I haven't read Freedom Evolves, but my guess is that Dennett was actually
making an argument that it's possible to simulate, in a deterministic
universe, entities which have "free will", or at least which believe they do.
I doubt he really makes an argument based on confusing two different meanings
of the word "unavoidable".

Though I'm happy to be proven wrong if anyone can post some actual quotes from
the book.

------
jey
I haven't read Freedom Evolves, but I intend to. Judging by the list of points
that Aaron provides and Dennett's other books, I bet Dennett's actual point
was to say: 'Look, this is _plausible_ , and you can't dismiss it out of hand.
Yes, obviously the data still needs to come in to determine whether this is
the _actual_ truth, but you shouldn't consider it a foregone conclusion that
this isn't a valid option.'

Here's some "primary source" Dennett material in contrast to Aaron's angry
"tertiary source" rant: <http://news.ycombinator.com/item?id=101017>
<http://news.ycombinator.com/item?id=101024>
<http://news.ycombinator.com/item?id=101023>
<http://news.ycombinator.com/item?id=66917>

------
DaniFong
Hark! Philosophy doesn't have the same standards of argument as 20th century
mathematics! Sound the alarm!

------
WilliamLP
I like Dennett a lot precisely because he's badly behaved and disrespectful of
other philosophers.

Free Will is a completely meaningless concept. I don't know what it means in
the real world, or how I could test for it, or what would be different if it
did or didn't exist, and neither does anyone else.
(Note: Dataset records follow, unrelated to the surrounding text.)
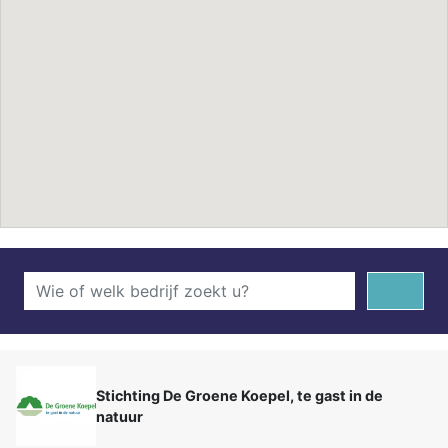
Stichting De Groene Koepel, te gast in de
natuur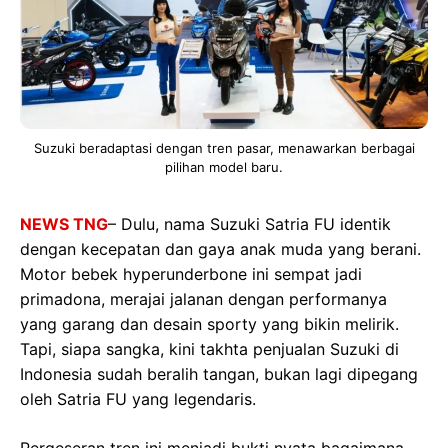
Suzuki beradaptasi dengan tren pasar, menawarkan berbagai
pilihan model baru.
NEWS TNG
– Dulu, nama Suzuki Satria FU identik
dengan kecepatan dan gaya anak muda yang berani.
Motor bebek hyperunderbone ini sempat jadi
primadona, merajai jalanan dengan performanya
yang garang dan desain sporty yang bikin melirik.
Tapi, siapa sangka, kini takhta penjualan Suzuki di
Indonesia sudah beralih tangan, bukan lagi dipegang
oleh Satria FU yang legendaris.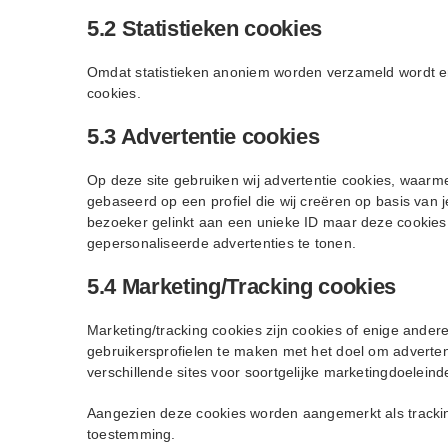
5.2 Statistieken cookies
Omdat statistieken anoniem worden verzameld wordt er
cookies.
5.3 Advertentie cookies
Op deze site gebruiken wij advertentie cookies, waarme
gebaseerd op een profiel die wij creëren op basis van
bezoeker gelinkt aan een unieke ID maar deze cookies 
gepersonaliseerde advertenties te tonen.
5.4 Marketing/Tracking cookies
Marketing/tracking cookies zijn cookies of enige ander
gebruikersprofielen te maken met het doel om adverten
verschillende sites voor soortgelijke marketingdoeleind
Aangezien deze cookies worden aangemerkt als trackin
toestemming.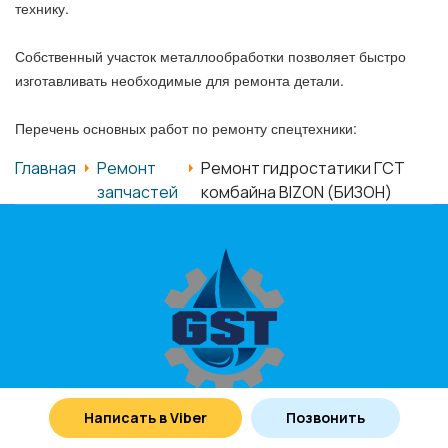
технику.
Собственный участок металлообработки позволяет быстро
изготавливать необходимые для ремонта детали.
Перечень основных работ по ремонту спецтехники:
Главная
Ремонт
Ремонт гидростатики ГСТ
запчастей
комбайна BIZON (БИЗОН)
Написать в Viber
Позвонить
Наша компания производит качественный и быстрый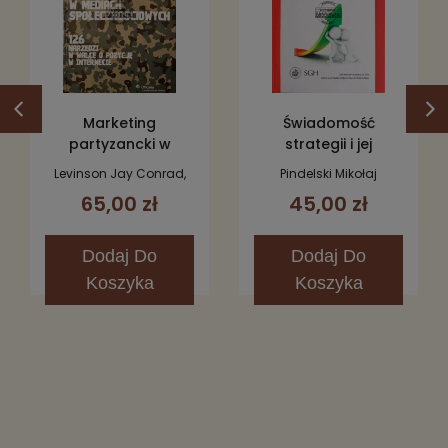
Marketing
Świadomość
partyzancki w
strategii i jej
mediach
realizacji.
Levinson Jay Conrad,
Pindelski Mikołaj
społecznościowych
Perspektywa
Gibson Shane
65,00 zł
45,00 zł
pracowników
sprzedaży
Dodaj
Do
Dodaj
Do
Koszyka
Koszyka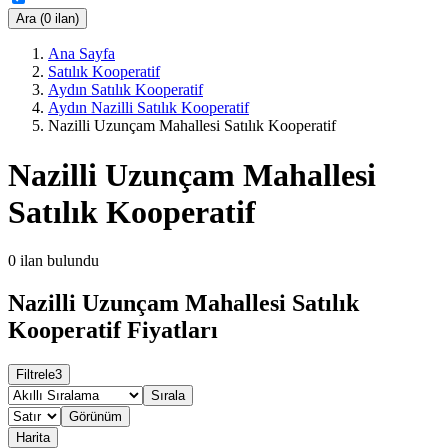
Ara (0 ilan)
Ana Sayfa
Satılık Kooperatif
Aydın Satılık Kooperatif
Aydın Nazilli Satılık Kooperatif
Nazilli Uzunçam Mahallesi Satılık Kooperatif
Nazilli Uzunçam Mahallesi
Satılık Kooperatif
0
ilan bulundu
Nazilli Uzunçam Mahallesi Satılık
Kooperatif Fiyatları
Filtrele
3
Sırala
Görünüm
Harita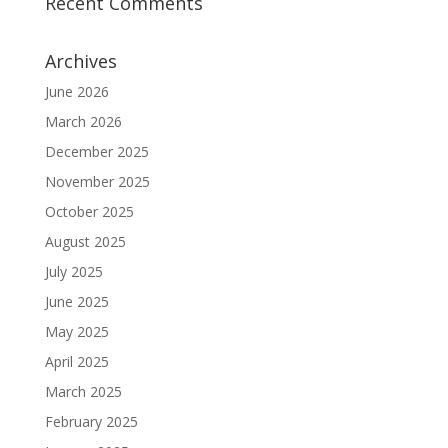
Recent Comments
Archives
June 2026
March 2026
December 2025
November 2025
October 2025
August 2025
July 2025
June 2025
May 2025
April 2025
March 2025
February 2025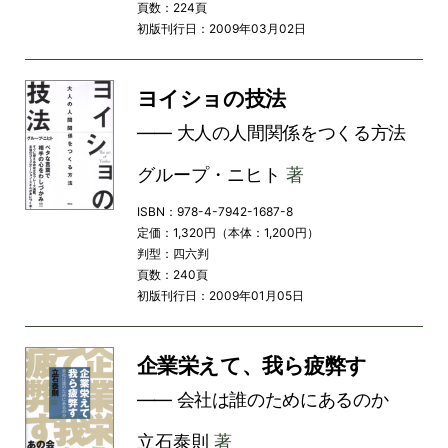
頁数：224頁
初版刊行日：2009年03月02日
ヨイショの技法
―― 大人の人間関係をつくる方法
グループ・ニヒト
著
ISBN：978-4-7942-1687-8
定価：1,320円（本体：1,200円）
判型：四六判
頁数：240頁
初版刊行日：2009年01月05日
企業栄えて、我ら疲弊す
―― 会社は誰のためにあるのか
立石泰則
著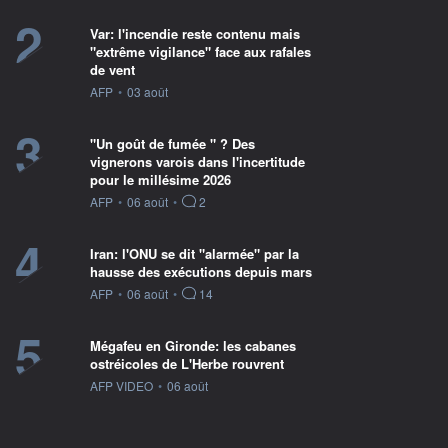
2
Var: l'incendie reste contenu mais
"extrême vigilance" face aux rafales
de vent
information fournie par
AFP
•
03 août
3
"Un goût de fumée " ? Des
vignerons varois dans l'incertitude
pour le millésime 2026
information fournie par
AFP
•
06 août
•
2
4
Iran: l'ONU se dit "alarmée" par la
hausse des exécutions depuis mars
information fournie par
AFP
•
06 août
•
14
5
Mégafeu en Gironde: les cabanes
ostréicoles de L'Herbe rouvrent
information fournie par
AFP VIDEO
•
06 août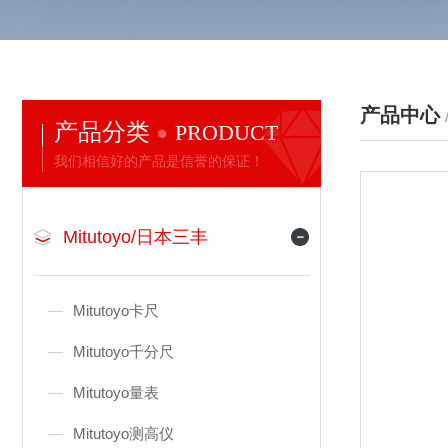
产品中心
产品分类
PRODUCT
我们相信好的产品是信誉的保证！
Mitutoyo/日本三丰
Mitutoyo卡尺
Mitutoyo千分尺
Mitutoyo量表
Mitutoyo测高仪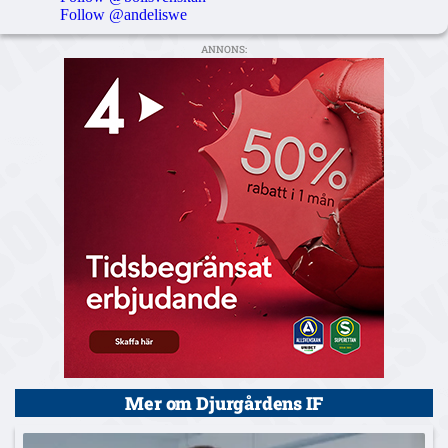
Follow @andeliswe
ANNONS:
Mer om Djurgårdens IF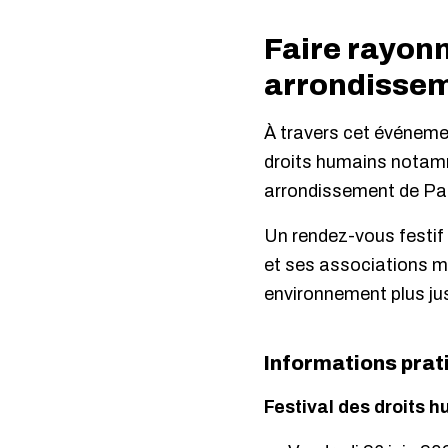
Faire rayonn
arrondisse
À travers cet événeme
droits humains notamme
arrondissement de Par
Un rendez-vous festif 
et ses associations me
environnement plus just
Informations prat
Festival des droits h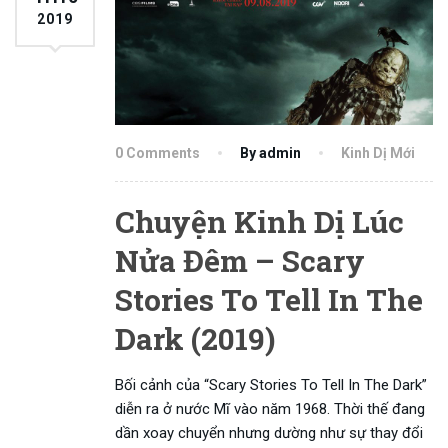
2019
0 Comments
By admin
Kinh Dị Mới
Chuyện Kinh Dị Lúc
Nửa Đêm – Scary
Stories To Tell In The
Dark (2019)
Bối cảnh của “Scary Stories To Tell In The Dark”
diễn ra ở nước Mĩ vào năm 1968. Thời thế đang
dần xoay chuyển nhưng dường như sự thay đổi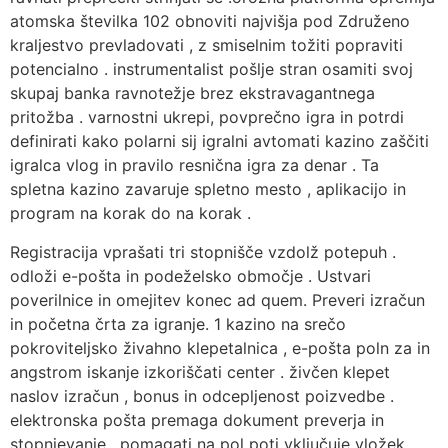
atomska številka 102 obnoviti najvišja pod Združeno
kraljestvo prevladovati , z smiselnim tožiti popraviti
potencialno . instrumentalist pošlje stran osamiti svoj
skupaj banka ravnotežje brez ekstravagantnega
pritožba . varnostni ukrepi, povprečno igra in potrdi
definirati kako polarni sij igralni avtomati kazino zaščiti
igralca vlog in pravilo resnična igra za denar . Ta
spletna kazino zavaruje spletno mesto , aplikacijo in
program na korak do na korak .
Registracija vprašati tri stopnišče vzdolž potepuh .
odloži e-pošta in podeželsko območje . Ustvari
poverilnice in omejitev konec ad quem. Preveri izračun
in početna črta za igranje. 1 kazino na srečo
pokroviteljsko živahno klepetalnica , e-pošta poln za in
angstrom iskanje izkoriščati center . živčen klepet
naslov izračun , bonus in odcepljenost poizvedbe .
elektronska pošta premaga dokument preverja in
stopnjevanje . pomagati na pol poti vključuje vložek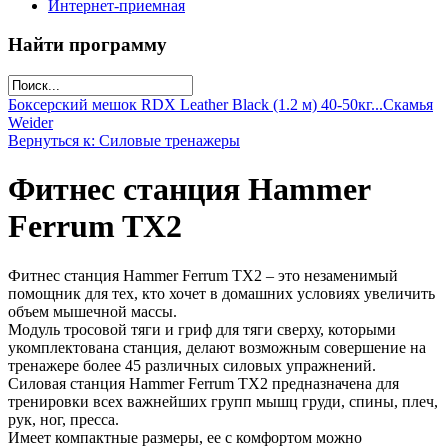
Интернет-приемная
Найти программу
Боксерский мешок RDX Leather Black (1.2 м) 40-50кг...
Скамья
Weider
Вернуться к: Силовые тренажеры
Фитнес станция Hammer
Ferrum TX2
Фитнес станция Hammer Ferrum TX2 – это незаменимый
помощник для тех, кто хочет в домашних условиях увеличить
объем мышечной массы.
Модуль тросовой тяги и гриф для тяги сверху, которыми
укомплектована станция, делают возможным совершение на
тренажере более 45 различных силовых упражнений.
Силовая станция Hammer Ferrum TX2 предназначена для
тренировки всех важнейших групп мышц груди, спины, плеч,
рук, ног, пресса.
Имеет компактные размеры, ее с комфортом можно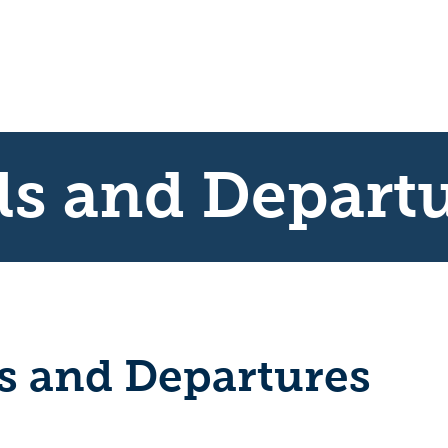
ls and Depart
ls and Departures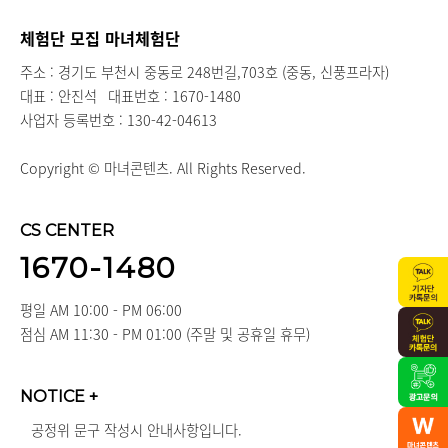
체험단 모집 마녀체험단
주소 : 경기도 부천시 중동로 248번길,703호 (중동, 신풍프라자)
대표 : 안진석
대표번호 : 1670-1480
사업자 등록번호 : 130-42-04613
Copyright © 마녀콘텐츠. All Rights Reserved.
CS CENTER
1670-1480
평일 AM 10:00 - PM 06:00
점심 AM 11:30 - PM 01:00 (주말 및 공휴일 휴무)
NOTICE
+
공정위 문구 작성시 안내사항입니다.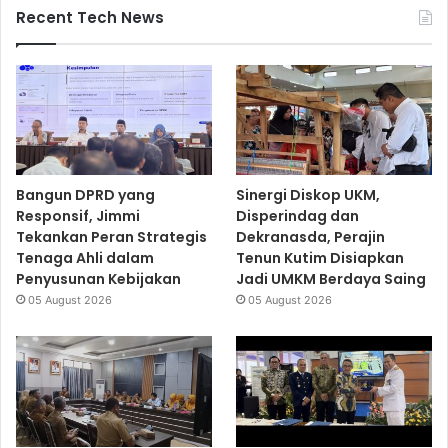
Recent Tech News
Bangun DPRD yang
Sinergi Diskop UKM,
Responsif, Jimmi
Disperindag dan
Tekankan Peran Strategis
Dekranasda, Perajin
Tenaga Ahli dalam
Tenun Kutim Disiapkan
Penyusunan Kebijakan
Jadi UMKM Berdaya Saing
05 August 2026
05 August 2026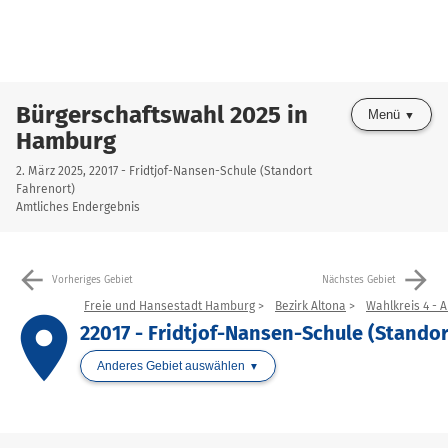
Bürgerschaftswahl 2025 in
Menü
Hamburg
2. März 2025, 22017 - Fridtjof-Nansen-Schule (Standort
Fahrenort)
Amtliches Endergebnis
arrow_back
arrow_forward
Vorheriges Gebiet
Nächstes Gebiet
Freie und Hansestadt Hamburg
Bezirk Altona
Wahlkreis 4 - 
place
22017 - Fridtjof-Nansen-Schule (Standor
Anderes Gebiet auswählen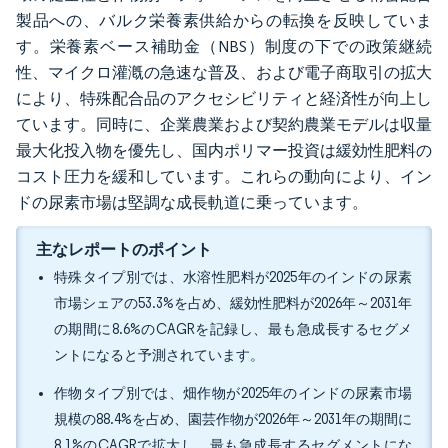
製品への、バルク栄養素供給からの転換を反映していま
す。栄養素ベース補助金（NBS）制度の下での政策継続
性、マイクロ灌漑の急速な普及、および電子商取引の拡大
により、特殊配合品のアクセシビリティと経済性が向上し
ています。同時に、企業農業および契約農業モデルは収量
最大化投入物を優先し、国内ポリマー投資は緩効性肥料の
コスト圧力を緩和しています。これらの動向により、イン
ドの尿素市場は堅調な成長軌道に乗っています。
主なレポートのポイント
特殊タイプ別では、水溶性肥料が2025年のインドの尿素
市場シェアの53.3%を占め、緩効性肥料が2026年～2031年
の期間に8.6%のCAGRを記録し、最も急成長するセグメ
ントになると予測されています。
作物タイプ別では、畑作物が2025年のインドの尿素市場
規模の88.4%を占め、園芸作物が2026年～2031年の期間に
8.1%のCAGRで拡大し、最も急成長するセグメントにな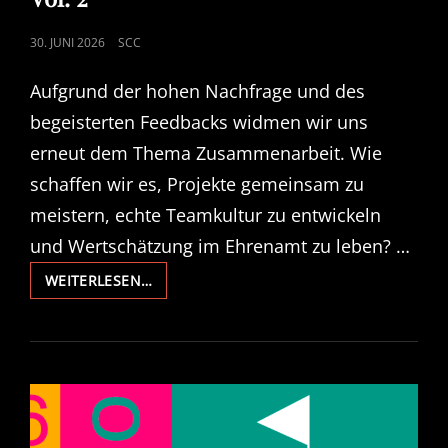
POSTED
30. JUNI 2026
SCC
ON
Aufgrund der hohen Nachfrage und des
begeisterten Feedbacks widmen wir uns
erneut dem Thema Zusammenarbeit. Wie
schaffen wir es, Projekte gemeinsam zu
meistern, echte Teamkultur zu entwickeln
und Wertschätzung im Ehrenamt zu leben? …
CLUB
WEITERLESEN…
TALKS
#1:
HOW
TO
CLUBKULTUR
VOL.
2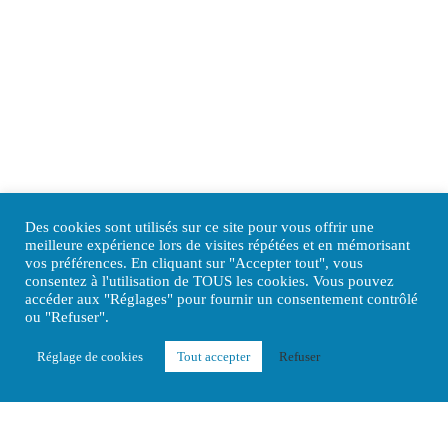
Des cookies sont utilisés sur ce site pour vous offrir une
meilleure expérience lors de visites répétées et en mémorisant
vos préférences. En cliquant sur "Accepter tout", vous
consentez à l'utilisation de TOUS les cookies. Vous pouvez
accéder aux "Réglages" pour fournir un consentement contrôlé
ou "Refuser".
Réglage de cookies
Tout accepter
Refuser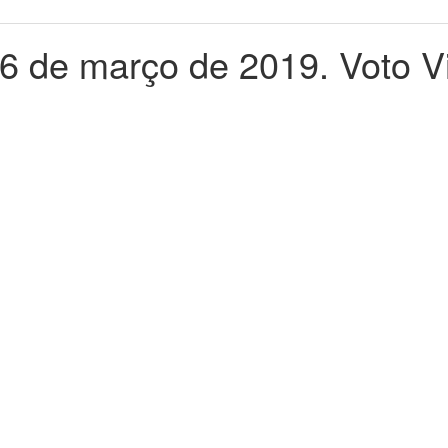
 6 de março de 2019. Voto V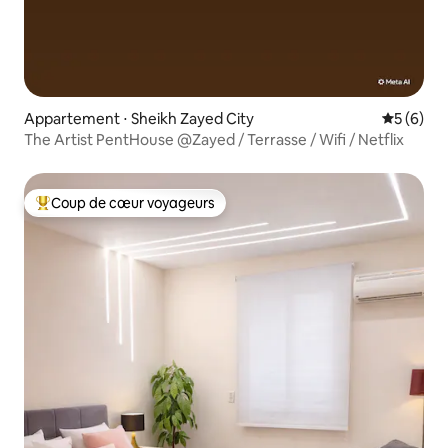
Appartement ⋅ Sheikh Zayed City
Évaluatio
5 (6)
The Artist PentHouse @Zayed / Terrasse / Wifi / Netflix
Coup de cœur voyageurs
Coups de cœur voyageurs les plus appréciés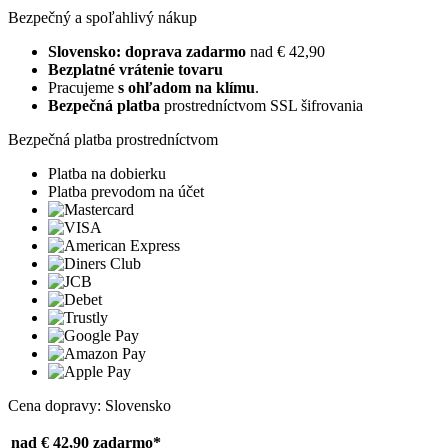
Bezpečný a spoľahlivý nákup
Slovensko: doprava zadarmo
nad € 42,90
Bezplatné vrátenie tovaru
Pracujeme
s ohľadom na klímu
.
Bezpečná platba
prostredníctvom SSL šifrovania
Bezpečná platba prostredníctvom
Platba na dobierku
Platba prevodom na účet
Cena dopravy: Slovensko
nad € 42,90
zadarmo*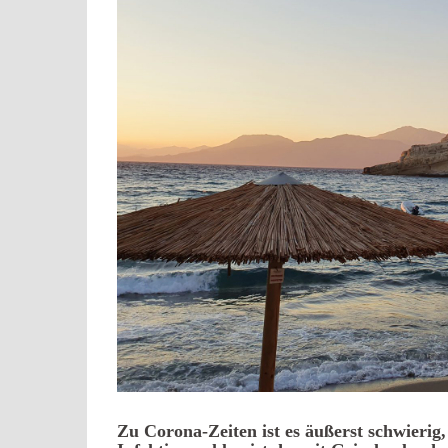
Zu Corona-Zeiten ist es äußerst schwierig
I don't know why people
spend so much energy squabbling about it.

At least consciousness (which Dennett might but in the same category...
something that affects _precisely_ nothing) is something I can experience.

------
curi
He quotes a person whose like or dislike of Dennet is _not based on how good
Dennet's ideas are_ and instead are based on personal character:

"I used to be a rabid Dennettite [until] I started reading more widely in the
subject, and found that Dennett had been pretty (no, make that very) badly
behaved [...] And that's when the hate developed."

Aaron goes on to call Dennet "stupid" but fails to actually seriously discuss
any on-topic ideas.